Una classe politica che avesse questo approccio dimostrerebbe quanto meno di avere la capacità di riflessione di cui parlavo all'inizio.
Venendo alla capacità di cercare punti di convergenza anziché di scontro, una volta comunicato il messaggio di cui sopra, occorrerebbe cercare delle soluzioni condivisibili e non andare allo scontro tentando di imporre delle misure restrittive.
Quindi occorrerebbe trovare delle forme incentivanti che facilitino la decisione dei lavoratori di posticipare la loro uscita dal mondo del lavoro. Secondo me ci sono almeno due modi diversi; il primo, che ho già proposto altrove, è quello di erogare in busta paga a coloro che avendo diritto alla pensione decidono di posticipare l'uscita, tutto il monte contributivo che verrebbe normalmente dato all'INPS, congelando però alla data di maturazione dei requisiti della domanda, il calcolo della pensione. I lavoratori con 40 anni di contribuzione, già raggiunto il massimo del valore della stessa potrebbero avere 1, 2 anni con una retribuzione lorda innalzata del 33%; i lavoratori con meno anni di contribuzione potrebbero optare, dove possano, tra l'uscita immediata (lo farebbero probabilmente quelli che non hanno alternative, gli estromessi dal mondo del lavoro o coloro che hanno problemi di salute) oppure la continuazione del lavoro in regime normale e cioè cumulando altra anzianità fino a raggiungere il massimo della pensione, oppure la continuazione a "pensione congelata" ma con un lordo del 33% più alto. Avrei una ferma convinzione che chi può opterebbe quasi certamente per la continuazione del lavoro. Ai fini INPS, che nel 2010 ha liquidato 174.000 nuove pensioni di anzianità il risparmio sarebbe notevole; ipotizzando una adesione del 50% dei lavoratori e una pensione media di 15.000/anno, l'INPS eviterebbe di erogare circa 1 miliardo e trecento milioni di euro all'anno in nuove pensioni.

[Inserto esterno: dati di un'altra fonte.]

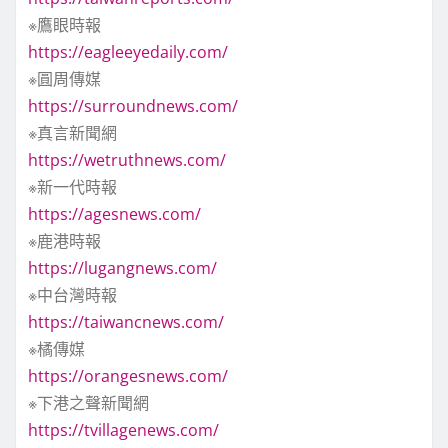
※鷹眼時報
https://eagleeyedaily.com/
※圓周傳媒
https://surroundnews.com/
※真言新聞網
https://wetruthnews.com/
※新一代時報
https://agesnews.com/
※鹿港時報
https://lugangnews.com/
※中台灣時報
https://taiwancnews.com/
※橘傳媒
https://orangesnews.com/
※下港之聲新聞網
https://tvillagenews.com/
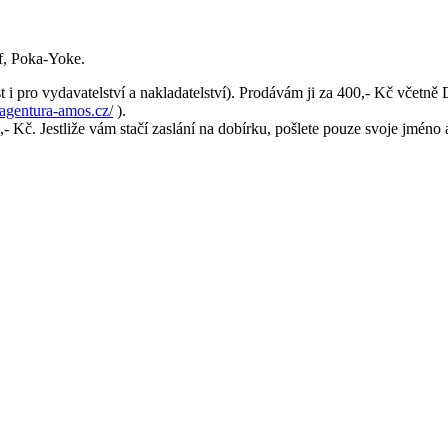
f, Poka-Yoke.
t i pro vydavatelství a nakladatelství). Prodávám ji za 400,- Kč včetn
agentura-amos.cz/
).
0,- Kč. Jestliže vám stačí zaslání na dobírku, pošlete pouze svoje jmén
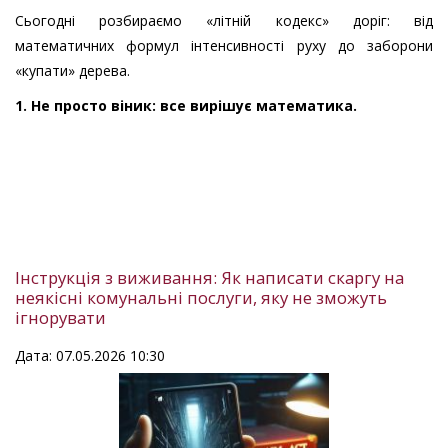
Сьогодні розбираємо «літній кодекс» доріг: від
математичних формул інтенсивності руху до заборони
«купати» дерева.
1. Не просто віник: все вирішує математика.
Інструкція з виживання: Як написати скаргу на
неякісні комунальні послуги, яку не зможуть
ігнорувати
Дата: 07.05.2026 10:30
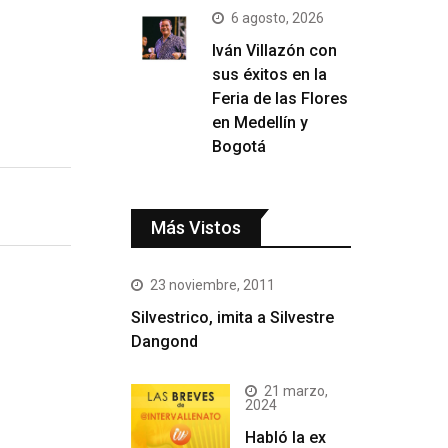
6 agosto, 2026
Iván Villazón con
sus éxitos en la
Feria de las Flores
en Medellín y
Bogotá
Más Vistos
23 noviembre, 2011
Silvestrico, imita a Silvestre
Dangond
21 marzo,
2024
Habló la ex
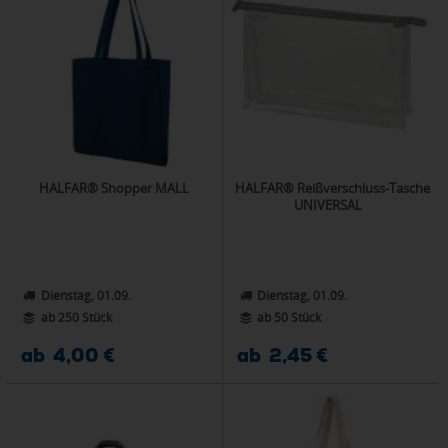
HALFAR® Shopper MALL
HALFAR® Reißverschluss-Tasche
UNIVERSAL
Dienstag, 01.09.
Dienstag, 01.09.
ab 250 Stück
ab 50 Stück
ab 4,00 €
ab 2,45 €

La proposta alternativa, sempre incentivante, potrebbe essere quella di eliminare il tetto della pensione aall'80 % delle retribuzione media degli ultimi dieci anni e consentire a chi eccede i 40 anni di contributi di incrementare la pensione al ritmo del 2% all'anno.
In questo caso il risparmio per l'INPS sarebbe inferiore in quanto a fronte di ogni anno di pensione non erogata dovrebbe prepararsi a liquidare una pensione più alta del 2%. Con una aspettativa di vita di 80 anni, una uscita ipotetica a 61 anni, il risparmio di ogni anno verrebbe restituito nella misura del 2% degli ultimi stipendi per 19 anni e quindi circa il 47%della annualità di pensione risparmiata.
Questa possibilità interesserebbe solo i lavoratori con 40 anni di contributi; ipotizzando che siano la maggioranza dei 174.000 usciti per anzianità nel 2010, diciamo l'80% e che di nuovo circa il 50% di essi aderisse, il risparmio nel 2012 potrebbe essere di circa 1 miliardo di euro, a cui andrebbero però cumulati anche i circa 515 milioni di euro di entrate contributive che quei lavoratori e i loro datori di lavoro continuerebbero a versare, per un totale di circa un miliardo e mezzo.
Le maggiori uscite a cui l'INPS dovrebbe prepararsi negli anni futurivsarebbero invece il 47% del miliardo di euro di pensioni non erogate. Il saldo positivo totale sarebbe di circa un miliardo di euro. Credo che anche questo tipo di proposta avrebbe buone possibilità di essere accolta dai lavoratorie potrebbe essere abbinata alla precedente, generando una gamma di possibilità flessibili e senza costrizioni.
Ovviamente nessuna delle due proposte potrebbe essere utilizzata dai lavoratori in uscita dalla mobilità o in regime di contribuzione volontaria perché disoccupati, ma queste categorie dovrebbero comunque ragionevolmente essere protette anche nell'ambito di riforme imposte.
Non comprendo perché non sia possibile ricevere dai nostri politici e dai media analisi chiare e sincere e proposte che ci invoglino a partecipare anziché minacce che ci spingono a reagire.